This spring the American Psychiatric Association, after more the 8 years of delays, released the 5th version of the DSM, the DSM 5! Being such an important document in the field, all clinicians need to learn it, and it makes sense for most mental health professionals to buy a copy. What will this book run you? $200!

Ok, ok. $200 is a lot, but I get it. It’s an important book, no one has had to buy a new one since 1998 (ish) when the DSM-4TR came out, and the APA needs to recoup its 15 years of inefficiencies in publishing this thing.

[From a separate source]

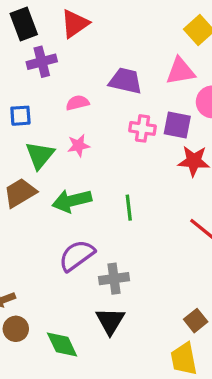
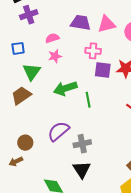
pink triangle: (181, 71) -> (107, 24), moved
purple square: (177, 125) -> (103, 70), moved
pink star: (78, 146) -> (55, 56), moved
green arrow: (72, 201) -> (65, 88), moved
brown circle: (16, 329) -> (25, 143), moved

Fine.

You know what, on second thought, I’ll let the undergrads buy the ‘text book’ version, I’m just going to pick up this LITTLE, TINY, BITTY, POCKET-SIZED desk reference CLIFF NOTES version here….

$70!?!? Are you freaking kidding me?? Look at the thing!

If you had super-human eyesight you would see that the price tag reads $69.00

This book is going to stay where it belongs, on the shelf at Barnes and Noble. I’ll get the information I need off the interweb and buy a copy of the manual for $20 at the end of next semester when every undergrad is hocking his/her copy on Amazon.

Thanks for forever pissing everyone off, American Psychiatric Association.

BTW, it looks like the NIH (National Institutes of Health), thoroughly underwhelmed with the political nonsense that made its way into the content of the DSM 5, is working on their own, competing, guide. Our tax dollars pay for the NIH, so there’s a good chance if/when that document becomes available, it will be a free download.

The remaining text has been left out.